Roma, 15 lug. 2015:”La politica avventurista della sinistra di Alexis Tsipras, coronata dal referendum-farsa per bocciare il piano Juncker salvo accettarne uno ancora piu’ sanguinoso, ha messo di nuovo il Paese nelle mani della trojka. E’ bene ricordare che fino alle elezioni dello scorso gennaio, la Grecia, governata dal centrodestra di Antonis Samaras, stava rimettendo a posto i suoi conti pubblici e l’anno scorso era tornata sul mercato dei capitali collocando una discreta quantita’ di bond”. Lo afferma Mariastella Gelmini, vice capogruppo vicario di Forza Italia alla Camera.
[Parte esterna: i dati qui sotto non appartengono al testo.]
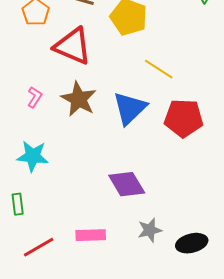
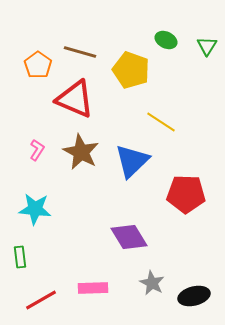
red pentagon: (184, 118) -> (186, 194), moved
gray star: (150, 230) -> (152, 283), turned -30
“Con la vittoria di Tsipras il risanamento delle finanze pubbliche si e’ fermato e il debito greco si e’ portato, in poche settimane, dal 140 a oltre il 170% del Pil al punto che lo stesso Fmi lo ritiene oggi insostenibile. In Grecia si e’ ripetuto lo stesso canovaccio della Spagna e del Portogallo: le sinistre hanno scassato le finanze pubbliche e hanno trasferito sulle spalla del centrodestra l’onore del risanamento. Rajoy, in Spagna, e Passos Coelho, in Portogallo, hanno dovuto rimediare ai tragici errori di chi ha governato prima di loro, ma lo hanno fatto e continuano a farlo con risultati straordinari. Spagna e Portogallo figurano quest’anno, insieme all’Irlanda, dove governa il centrodestra, fra i Paesi dell’euro zona con le piu’ alte aspettative di crescita” (ANSA).